_Work instruction_
Reproduce the listing below character for character; drop every image.

┌────────

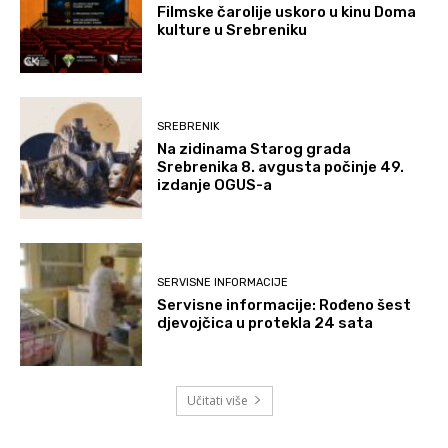
Filmske čarolije uskoro u kinu Doma
kulture u Srebreniku
SREBRENIK
Na zidinama Starog grada
Srebrenika 8. avgusta počinje 49.
izdanje OGUS-a
SERVISNE INFORMACIJE
Servisne informacije: Rođeno šest
djevojčica u protekla 24 sata
Učitati više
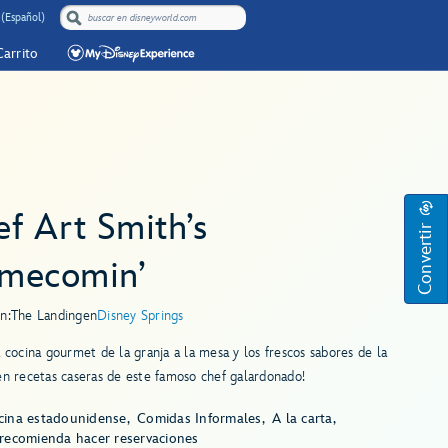
 (Español)
Carrito
f Art Smith’s
Convertir
mecomin’
n:
The Landing
en
Disney Springs
a cocina gourmet de la granja a la mesa y los frescos sabores de la
en recetas caseras de este famoso chef galardonado!
cina estadounidense
Comidas Informales
A la carta
 recomienda hacer reservaciones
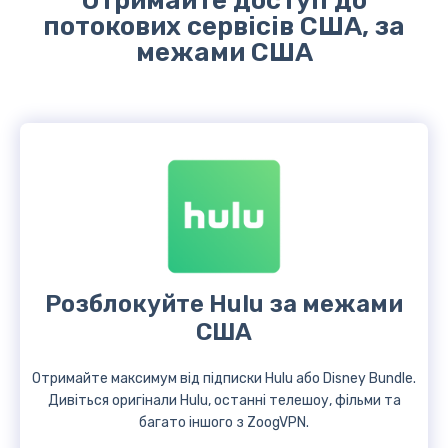
Отримайте доступ до
потокових сервісів США, за
межами США
Розблокуйте Hulu за межами
США
Отримайте максимум від підписки Hulu або Disney Bundle.
Дивіться оригінали Hulu, останні телешоу, фільми та
багато іншого з ZoogVPN.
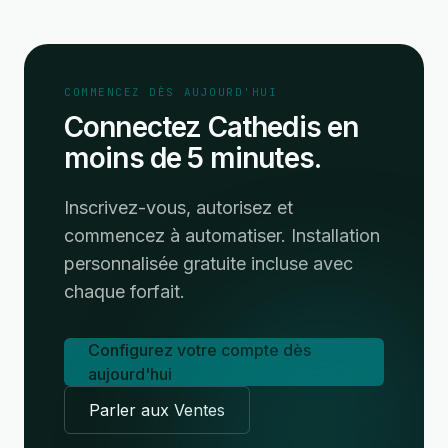
COMMENCEZ DÈS AUJOURD'HUI
Connectez Cathedis en
moins de 5 minutes.
Inscrivez-vous, autorisez et
commencez à automatiser. Installation
personnalisée gratuite incluse avec
chaque forfait.
Configurez votre compte dès
aujourd'hui
Parler aux Ventes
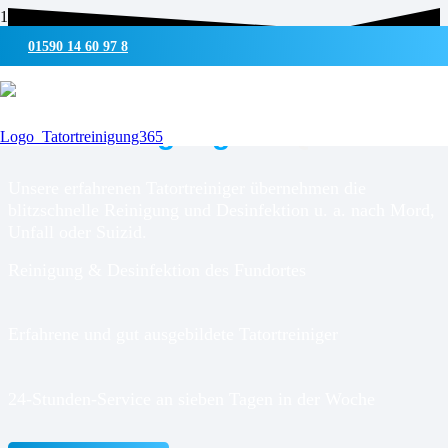
01590 14 60 97 8
UMWELTSCHONENDE REINIGUNG & DESINFEKTION
Tatortreinigung für
Quickborn
Unsere erfahrenen Tatortreiniger übernehmen die
blitzschnelle Reinigung und Desinfektion u. a. nach Mord,
Unfall oder Suizid.
Reinigung & Desinfektion des Fundortes
Erfahrene und gut ausgebildete Tatortreiniger
24-Stunden-Service an sieben Tagen in der Woche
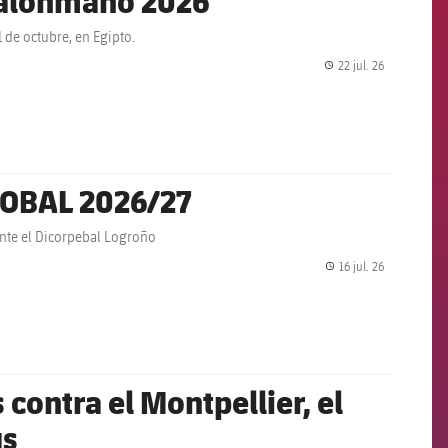
 de octubre, en Egipto.
22 jul. 26
label.share.
ASOBAL 2026/27
ente el Dicorpebal Logroño
16 jul. 26
label.share.
contra el Montpellier, el
us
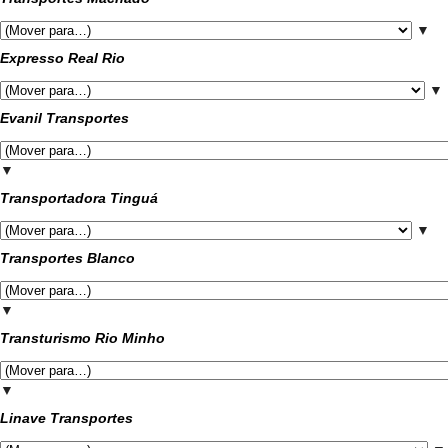
▼
Expresso Real Rio
▼
Evanil Transportes
▼
Transportadora Tinguá
▼
Transportes Blanco
▼
Transturismo Rio Minho
▼
Linave Transportes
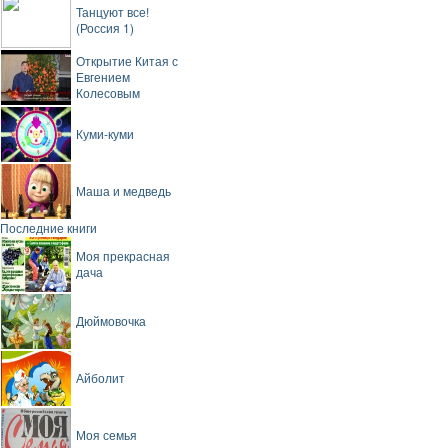
Танцуют все!
(Россия 1)
Открытие Китая с
Евгением
Колесовым
Куми-куми
Маша и медведь
Последние книги
Моя прекрасная
дача
Дюймовочка
Айболит
Моя семья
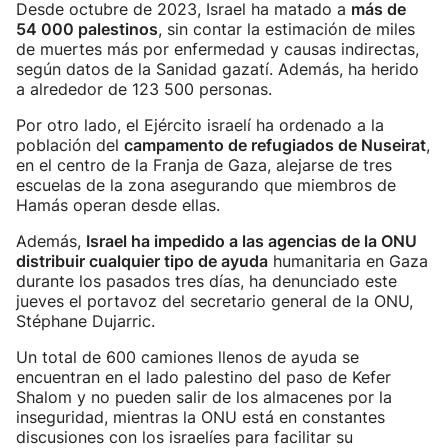
Desde octubre de 2023, Israel ha matado a
más de
54 000 palestinos
, sin contar la estimación de miles
de muertes más por enfermedad y causas indirectas,
según datos de la Sanidad gazatí. Además, ha herido
a alrededor de 123 500 personas.
Por otro lado, el Ejército israelí ha ordenado a la
población del
campamento de refugiados de Nuseirat
,
en el centro de la Franja de Gaza, alejarse de tres
escuelas de la zona asegurando que miembros de
Hamás operan desde ellas.
Además,
Israel ha impedido a las agencias de la ONU
distribuir cualquier tipo de ayuda
humanitaria en Gaza
durante los pasados tres días, ha denunciado este
jueves el portavoz del secretario general de la ONU,
Stéphane Dujarric.
Un total de 600 camiones llenos de ayuda se
encuentran en el lado palestino del paso de Kefer
Shalom y no pueden salir de los almacenes por la
inseguridad, mientras la ONU está en constantes
discusiones con los israelíes para facilitar su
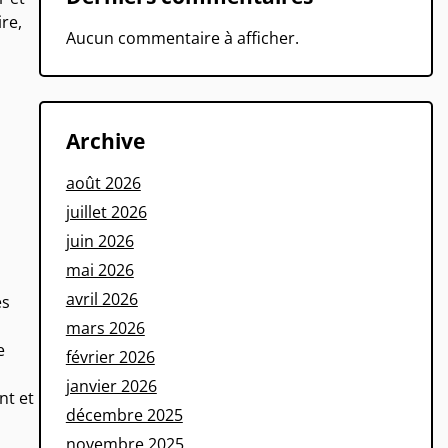
ire,
Aucun commentaire à afficher.
Archive
août 2026
juillet 2026
juin 2026
mai 2026
avril 2026
es
mars 2026
e
février 2026
janvier 2026
nt et
décembre 2025
novembre 2025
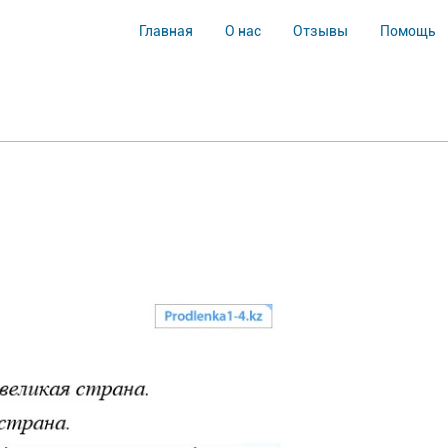
Главная
О нас
Отзывы
Помощь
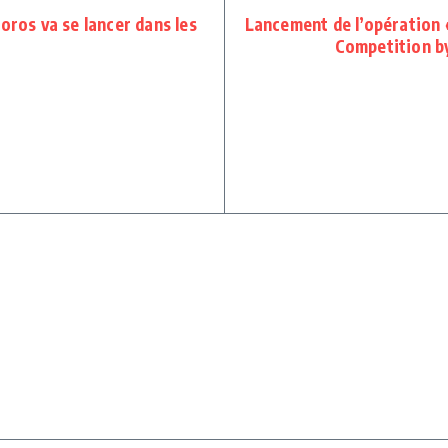
oros va se lancer dans les
Lancement de l’opération 
Competition by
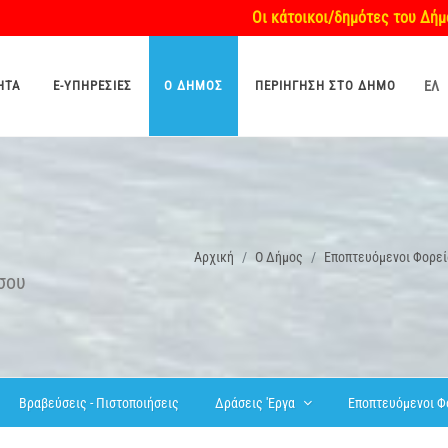
Οι κάτοικοι/δημότες του Δήμου Χερσο
ΗΤΑ
E-ΥΠΗΡΕΣΊΕΣ
O ΔΉΜΟΣ
ΠΕΡΙΉΓΗΣΗ ΣΤΟ ΔΉΜΟ
ΕΛ
Αρχική
O Δήμος
Εποπτευόμενοι Φορεί
σου
Βραβεύσεις - Πιστοποιήσεις
Δράσεις 'Εργα
Εποπτευόμενοι Φ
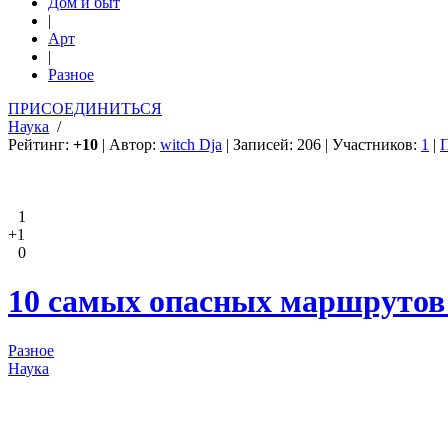
Дом и быт
|
Арт
|
Разное
ПРИСОЕДИНИТЬСЯ
Наука
/
Рейтинг:
+10
| Автор:
witch Dja
| Записей: 206 | Участников:
1
|
1
+1
0
10 самых опасных маршрутов 
Разное
Наука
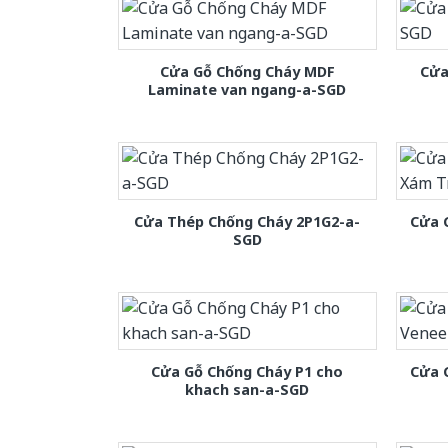
Cửa Gỗ Chống Cháy MDF
Cửa
Laminate van ngang-a-SGD
Cửa Thép Chống Cháy 2P1G2-a-
Cửa 
SGD
Cửa Gỗ Chống Cháy P1 cho
Cửa 
khach san-a-SGD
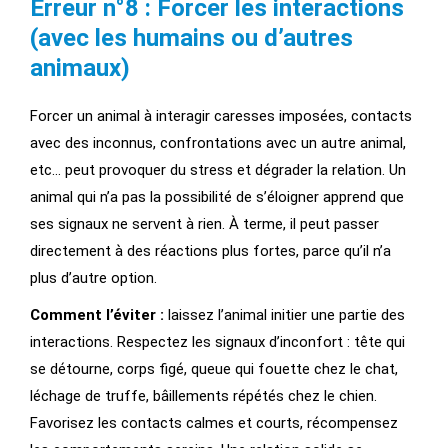
Erreur n°8 : Forcer les interactions
(avec les humains ou d’autres
animaux)
Forcer un animal à interagir caresses imposées, contacts
avec des inconnus, confrontations avec un autre animal,
etc… peut provoquer du stress et dégrader la relation. Un
animal qui n’a pas la possibilité de s’éloigner apprend que
ses signaux ne servent à rien. À terme, il peut passer
directement à des réactions plus fortes, parce qu’il n’a
plus d’autre option.
Comment l’éviter :
laissez l’animal initier une partie des
interactions. Respectez les signaux d’inconfort : tête qui
se détourne, corps figé, queue qui fouette chez le chat,
léchage de truffe, bâillements répétés chez le chien.
Favorisez les contacts calmes et courts, récompensez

└────────

_Task response_
Filmske čarolije uskoro u kinu Doma
kulture u Srebreniku
SREBRENIK
Na zidinama Starog grada
Srebrenika 8. avgusta počinje 49.
izdanje OGUS-a
SERVISNE INFORMACIJE
Servisne informacije: Rođeno šest
djevojčica u protekla 24 sata
Učitati više
 (Español)
Carrito
f Art Smith’s
Convertir
mecomin’
n:
The Landing
en
Disney Springs
a cocina gourmet de la granja a la mesa y los frescos sabores de la
en recetas caseras de este famoso chef galardonado!
cina estadounidense
Comidas Informales
A la carta
 recomienda hacer reservaciones
Отримайте доступ до
потокових сервісів США, за
межами США
Розблокуйте Hulu за межами
США
Отримайте максимум від підписки Hulu або Disney Bundle.
Дивіться оригінали Hulu, останні телешоу, фільми та
багато іншого з ZoogVPN.
COMMENCEZ DÈS AUJOURD'HUI
Connectez Cathedis en
moins de 5 minutes.
Inscrivez-vous, autorisez et
commencez à automatiser. Installation
personnalisée gratuite incluse avec
chaque forfait.
Configurez votre compte dès
aujourd'hui
Parler aux Ventes
01590 14 60 97 8
UMWELTSCHONENDE REINIGUNG & DESINFEKTION
Tatortreinigung für
Quickborn
Unsere erfahrenen Tatortreiniger übernehmen die
blitzschnelle Reinigung und Desinfektion u. a. nach Mord,
Unfall oder Suizid.
Reinigung & Desinfektion des Fundortes
Erfahrene und gut ausgebildete Tatortreiniger
24-Stunden-Service an sieben Tagen in der Woche
 de octubre, en Egipto.
22 jul. 26
label.share.
ASOBAL 2026/27
ente el Dicorpebal Logroño
16 jul. 26
label.share.
contra el Montpellier, el
us
▼
Expresso Real Rio
▼
Evanil Transportes
▼
Transportadora Tinguá
▼
Transportes Blanco
▼
Transturismo Rio Minho
▼
Linave Transportes
Танцуют все!
(Россия 1)
Открытие Китая с
Евгением
Колесовым
Куми-куми
Маша и медведь
Последние книги
Моя прекрасная
дача
Дюймовочка
Айболит
Моя семья
Desde octubre de 2023, Israel ha matado a
más de
54 000 palestinos
, sin contar la estimación de miles
de muertes más por enfermedad y causas indirectas,
según datos de la Sanidad gazatí. Además, ha herido
a alrededor de 123 500 personas.
Por otro lado, el Ejército israelí ha ordenado a la
población del
campamento de refugiados de Nuseirat
,
en el centro de la Franja de Gaza, alejarse de tres
escuelas de la zona asegurando que miembros de
Hamás operan desde ellas.
Además,
Israel ha impedido a las agencias de la ONU
distribuir cualquier tipo de ayuda
humanitaria en Gaza
durante los pasados tres días, ha denunciado este
jueves el portavoz del secretario general de la ONU,
Stéphane Dujarric.
Un total de 600 camiones llenos de ayuda se
encuentran en el lado palestino del paso de Kefer
Shalom y no pueden salir de los almacenes por la
inseguridad, mientras la ONU está en constantes
discusiones con los israelíes para facilitar su
ire,
Aucun commentaire à afficher.
Archive
août 2026
juillet 2026
juin 2026
mai 2026
avril 2026
es
mars 2026
e
février 2026
janvier 2026
nt et
décembre 2025
novembre 2025
Главная
О нас
Отзывы
Помощь
oros va se lancer dans les
Lancement de l’opération 
Competition by
Οι κάτοικοι/δημότες του Δήμου Χερσο
ΗΤΑ
E-ΥΠΗΡΕΣΊΕΣ
O ΔΉΜΟΣ
ΠΕΡΙΉΓΗΣΗ ΣΤΟ ΔΉΜΟ
ΕΛ
Αρχική
O Δήμος
Εποπτευόμενοι Φορεί
σου
Βραβεύσεις - Πιστοποιήσεις
Δράσεις 'Εργα
Εποπτευόμενοι Φ
Дом и быт
|
Арт
|
Разное
ПРИСОЕДИНИТЬСЯ
Наука
/
Рейтинг:
+10
| Автор:
witch Dja
| Записей: 206 | Участников:
1
|
1
+1
0
10 самых опасных маршрутов 
Разное
Наука
Cửa Gỗ Chống Cháy MDF
Cửa
Laminate van ngang-a-SGD
Cửa Thép Chống Cháy 2P1G2-a-
Cửa 
SGD
Cửa Gỗ Chống Cháy P1 cho
Cửa 
khach san-a-SGD
Erreur n°8 : Forcer les interactions
(avec les humains ou d’autres
animaux)
Forcer un animal à interagir caresses imposées, contacts
avec des inconnus, confrontations avec un autre animal,
etc… peut provoquer du stress et dégrader la relation. Un
animal qui n’a pas la possibilité de s’éloigner apprend que
ses signaux ne servent à rien. À terme, il peut passer
directement à des réactions plus fortes, parce qu’il n’a
plus d’autre option.
Comment l’éviter :
laissez l’animal initier une partie des
interactions. Respectez les signaux d’inconfort : tête qui
se détourne, corps figé, queue qui fouette chez le chat,
léchage de truffe, bâillements répétés chez le chien.
Favorisez les contacts calmes et courts, récompensez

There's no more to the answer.